Figure 5: Process control based on data analysis
In this example, ninety percent of the invoices with a value of fifty percent of the total procurement flow are directly entered and not linked to an order. No use is therefore made of the power of a control based on three-way and two-way matching. Apart from the increased internal control risk, manually approving all these invoices before making payment is extremely labor intensive.
Another noteworthy bucket is “blocked invoices,” having an acceptable final state with regard to materiality defined in euros and quantity. When entered into SAP, purchase invoices may be blocked for payment if the set tolerance limits on two-or three-way-matches are not met. In addition, invoices can also be manually blocked for payment. Further investigation of the “blocked invoices” in this example has led to the following conclusions:
- The tolerance limits in SAP for maximum deviation from the amount of the placed order were set at one percent or € 50 per invoice.
- 844 invoices matched with purchase orders (and a total value of € 89,908,445) were mistakenly blocked for payment and later made payable. A total of 4,090 purchase invoices matched with purchase orders were processed, implying that 21 percent of invoices were blocked for payment.
Figure 6: Purchasing / Accounts Payable: two- / three-way matching exceeding tolerance (blocked invoices)
The issue confronting the organization was that the automatic authorization of invoices may result in unwanted financial losses, while the manual approval of invoices outside SAP is a disproportionately inefficient manner of processing invoices.
In the situation of the example, it was advisable to investigate the causes of blocked invoices and determine if it was possible to further reduce their number by, for example, promptly recording receipt of goods or adjusting tolerances.
Another discussion in financial auditing concerns the impact of segregation-of-duties conflicts (SOD conflicts). Data analysis can, for example, indicate the extent of any such conflicts involving receipt of invoices and their payment (see Figure 7).
Figure 7: Segregation-of-duties conflicts (also known as SOD conflicts) involving invoices
- Sixteen percent of purchases (€ 3,284,000) were implicated in SOD conflicts involving receipt of an invoice and the release of the same invoice for payment.
Non-segregation of the two duties may result in unwanted payment authorizations for invoices and subsequent financial losses.
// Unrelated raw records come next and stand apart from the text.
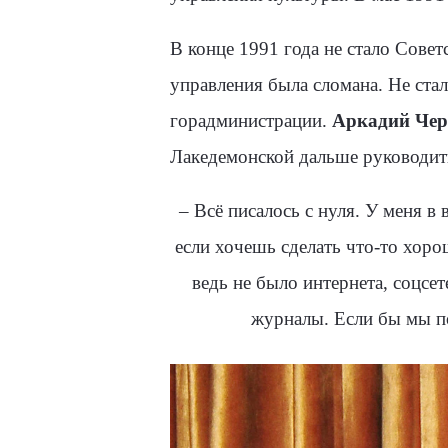
В конце 1991 года не стало Сове
управления была сломана. Не ста
горадминистрации.
Аркадий Чер
Лакедемонской дальше руководит
–
Всё писалось с нуля. У меня в
если хочешь сде­лать что-то хор
ведь не было интернета, соц­с
журналы. Если бы мы п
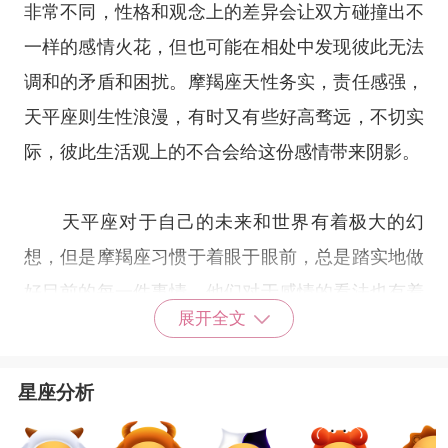
非常不同，性格和观念上的差异会让双方碰撞出不
一样的感情火花，但也可能在相处中发现彼此无法
调和的矛盾和困扰。摩羯座天性务实，责任感强，
天平座则生性浪漫，有时又有些好高骛远，不切实
际，彼此生活观上的不合会给这份感情带来阴影。
天平座对于自己的未来和世界有着极大的幻
想，但是摩羯座习惯于着眼于眼前，总是踏实地做
好目前的每一件事情，他们对于感情的看法也有着
展开全文
较大的不同。一方趋向于享受而一方趋向于付出，
如果彼此能够达成平衡倒也有可能维系感情。但一
星座分析
旦因为想法和感受的不对等而导致平衡被破坏，彼
此的感情就容易出现裂痕。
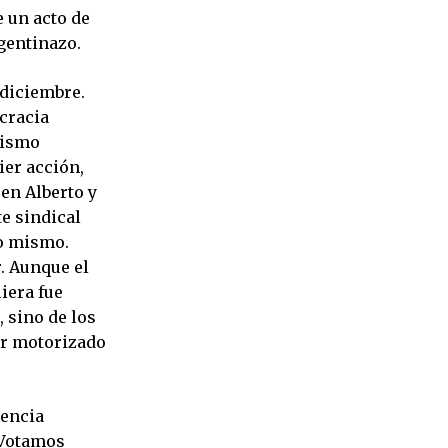
 un acto de
rgentinazo.
 diciembre.
ocracia
lismo
ier acción,
en Alberto y
te sindical
lo mismo.
. Aunque el
iera fue
 sino de los
er motorizado
dencia
-Votamos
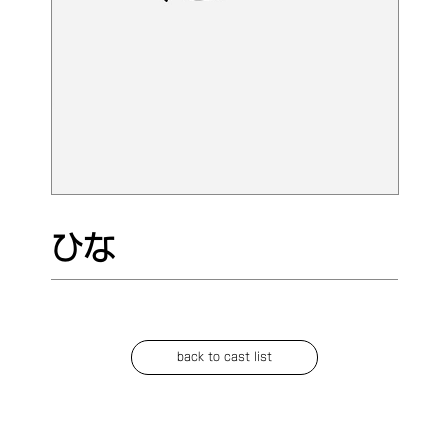
ひな
back to cast list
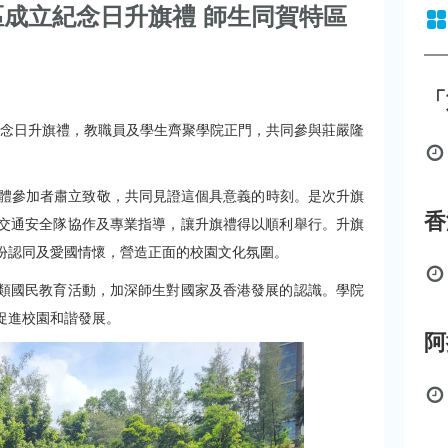
成立紀念日升旗禮 師生同賀特區
「
立紀念日升旗禮，教職員及學生齊聚學院正門，共同參與莊嚴隆
全體參加者肅立致敬，共同見證這個具意義的時刻。是次升旗
交通安全隊協作及專業指導，讓升旗禮得以順利舉行。升旗
份認同及愛國情懷，營造正面的校園文化氛圍。
類國民教育活動，加深師生對國家及香港發展的認識。學院
促進校園和諧發展。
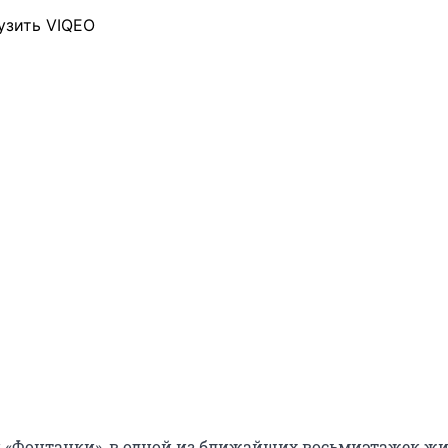
узить VIQEO
«Фонтанки», в одной из ближайших восьмиэтажек жи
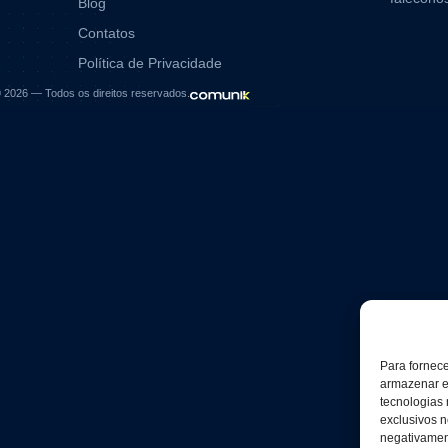
Blog
Contatos
Política de Privacidade
6 — Todos os direitos reservados.
Para fornec
armazenar e
tecnologias
exclusivos n
negativament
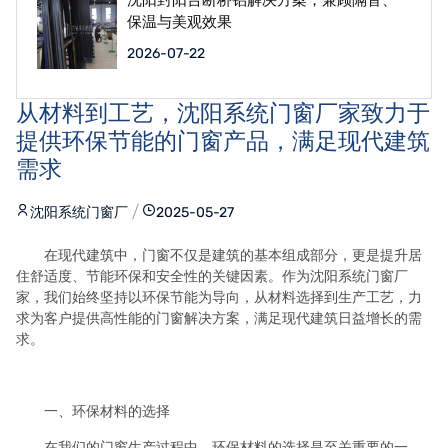
保温与美观效果
2026-07-22
从材料到工艺，沈阳系统门窗厂家致力于
提供环保节能的门窗产品，满足现代建筑
需求
沈阳系统门窗厂
2025-05-27
在现代建筑中，门窗不仅是建筑的基本组成部分，更是提升居
住舒适度、节能环保和安全性的关键因素。作为沈阳系统门窗厂
家，我们始终坚持以环保节能为导向，从材料选择到生产工艺，力
求为客户提供高性能的门窗解决方案，满足现代建筑日益增长的需
求。
一、环保材料的选择
在我们的门窗生产过程中，环保材料的选择是至关重要的一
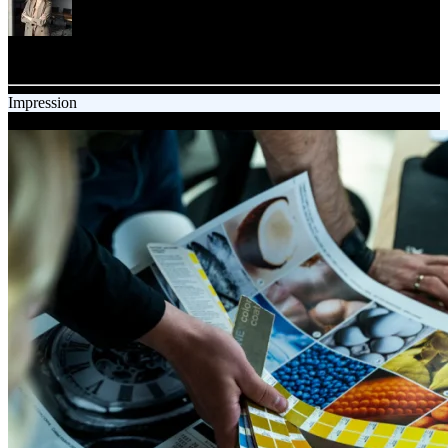
Kamila Zalinska-Wozny
Marketing Specialist
Impression
03.04.2025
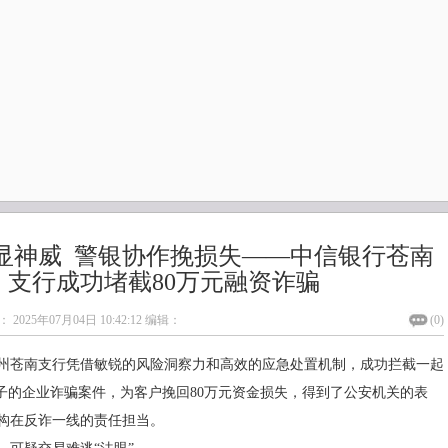
显神威 警银协作挽损失——中信银行苍南
支行成功堵截80万元融资诈骗
：
2025年07月04日 10:42:12
编辑：
(
0
)
州苍南支行凭借敏锐的风险洞察力和高效的应急处置机制，成功拦截一起
幌子的企业诈骗案件，为客户挽回80万元资金损失，得到了公安机关的表
构在反诈一线的责任担当。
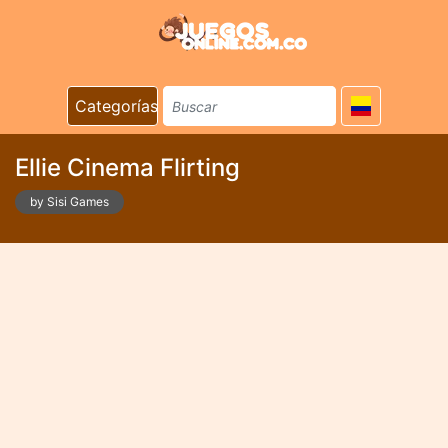
Categorías
Ellie Cinema Flirting
by Sisi Games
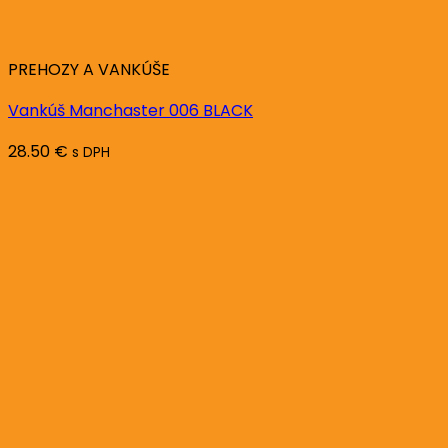
PREHOZY A VANKÚŠE
Vankúš Manchaster 006 BLACK
28.50
€
s DPH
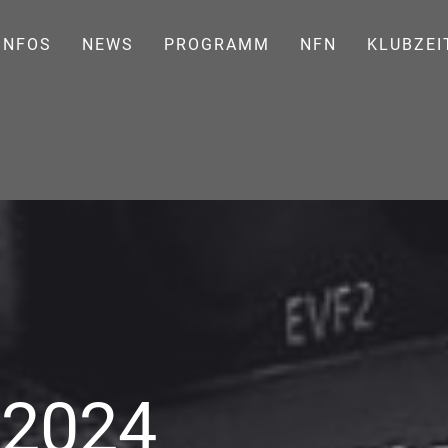
INFOS
NEWS
PROGRAMM
NFN
KLUBZEI
 2024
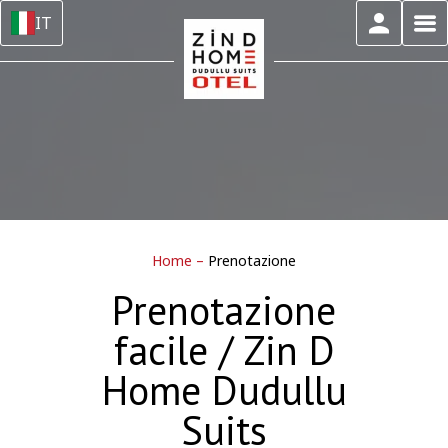
IT
Home
–
Prenotazione
Prenotazione
facile / Zin D
Home Dudullu
Suits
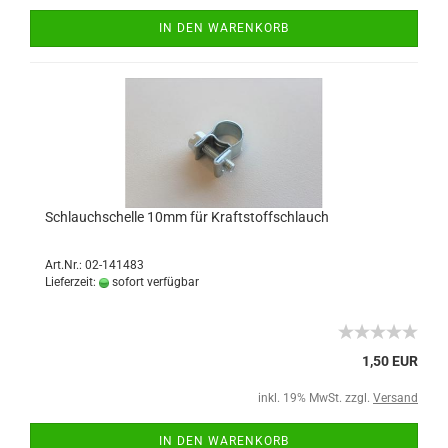
IN DEN WARENKORB
Schlauchschelle 10mm für Kraftstoffschlauch
Art.Nr.: 02-141483
Lieferzeit:
sofort verfügbar
1,50 EUR
inkl. 19% MwSt. zzgl.
Versand
IN DEN WARENKORB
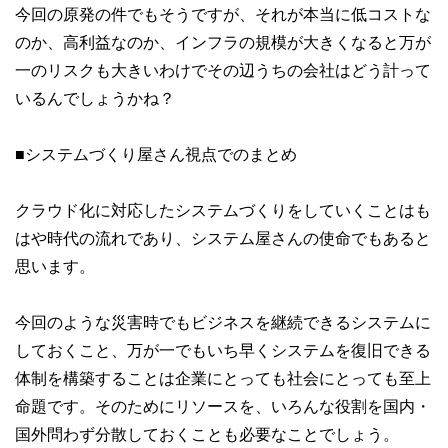
今回の原発の件でもそうですが、それが本当に低コストな
のか、高利益なのか、インフラの規模が大きくなると万が
一のリスクも大きいわけでその辺うちの会社はどう計って
いるんでしょうかね？
■システムづくり屋さん視点でのまとめ
クラウド化に対応したシステムづくりをしていくことはも
はや時代の流れであり、システム屋さんの使命でもあると
思います。
今回のような災害時でもビジネスを継続できるシステムに
しておくこと、万が一でもいち早くシステムを復旧できる
体制を構築することは企業にとっても社会にとっても至上
命題です。そのためにリソースを、いろんな役割を国内・
国外問わず分散しておくことも必要なことでしょう。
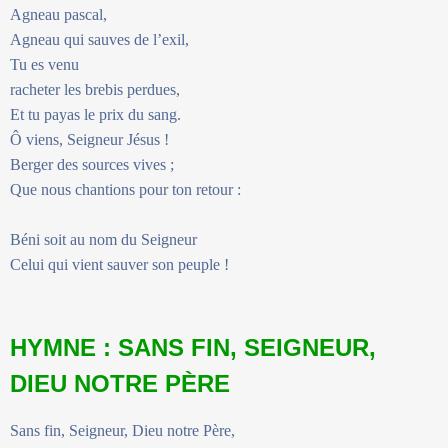
Agneau pascal,
Agneau qui sauves de l’exil,
Tu es venu
racheter les brebis perdues,
Et tu payas le prix du sang.
Ô viens, Seigneur Jésus !
Berger des sources vives ;
Que nous chantions pour ton retour :
Béni soit au nom du Seigneur
Celui qui vient sauver son peuple !
HYMNE : SANS FIN, SEIGNEUR,
DIEU NOTRE PÈRE
Sans fin, Seigneur, Dieu notre Père,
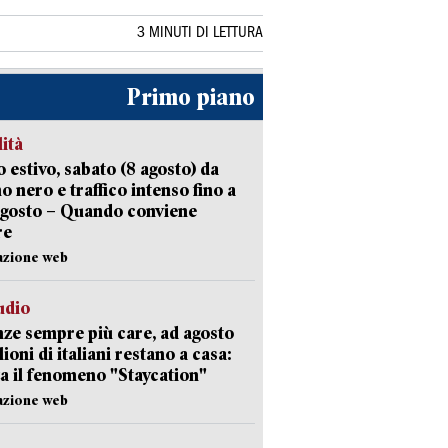
3 MINUTI DI LETTURA
Primo piano
lità
 estivo, sabato (8 agosto) da
no nero e traffico intenso fino a
agosto – Quando conviene
re
azione web
udio
ze sempre più care, ad agosto
lioni di italiani restano a casa:
a il fenomeno "Staycation"
azione web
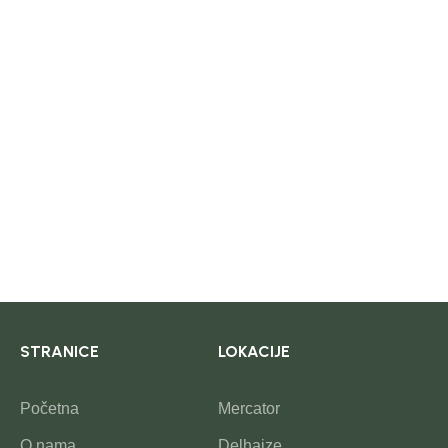
STRANICE
LOKACIJE
Početna
Mercator
O nama
Delhaize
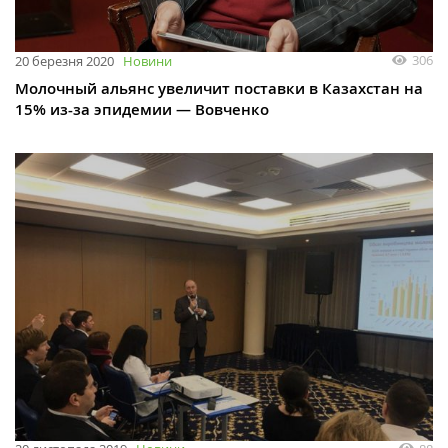
306
20 березня 2020
Новини
Молочный альянс увеличит поставки в Казахстан на
15% из-за эпидемии — Вовченко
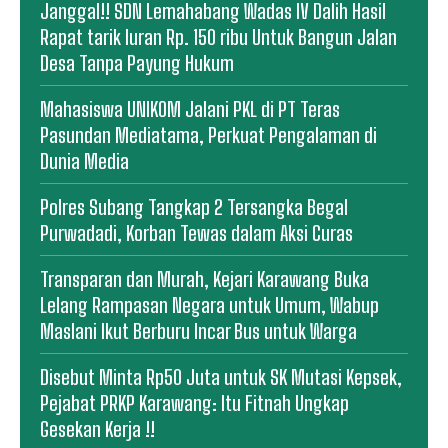
Janggal!! SDN Lemahabang Wadas IV Dalih Hasil
Rapat tarik Iuran Rp. 150 ribu Untuk Bangun Jalan
Desa Tanpa Payung Hukum
Mahasiswa UNIKOM Jalani PKL di PT Teras
Pasundan Mediatama, Perkuat Pengalaman di
Dunia Media
Polres Subang Tangkap 2 Tersangka Begal
Purwadadi, Korban Tewas dalam Aksi Curas
Transparan dan Murah, Kejari Karawang Buka
Lelang Rampasan Negara untuk Umum, Wabup
Maslani Ikut Berburu Incar Bus untuk Warga
Disebut Minta Rp50 Juta untuk SK Mutasi Kepsek,
Pejabat PRKP Karawang: Itu Fitnah Ungkap
Gesekan Kerja !!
The financial transactions pertaining to SOD conflicts should be evaluated in terms of their undesirability. In addition, SAP segregation of duties involving the registration and release of invoices must be consistently implemented.
These examples illustrate, in a fact-based manner, that both internal control and the efficiency with which accounts are kept can be clearly improved.
Implementing such improvement would lead to a very specific and efficient centralized approach, generating a great deal of added value in the form of recommendations for specific process improvements. In this way, the knife cuts both ways.
[KPMG08] Governance, Risk, and Compliance Driving Value through Controls Monitoring, KPMG IT Advisory, 2008.
[KPMG09] Consolideren of Excelleren, ‘Hoe haal ik meer waarde uit mijn SAP-systeem?’, KPMG IT Advisory, December 2009.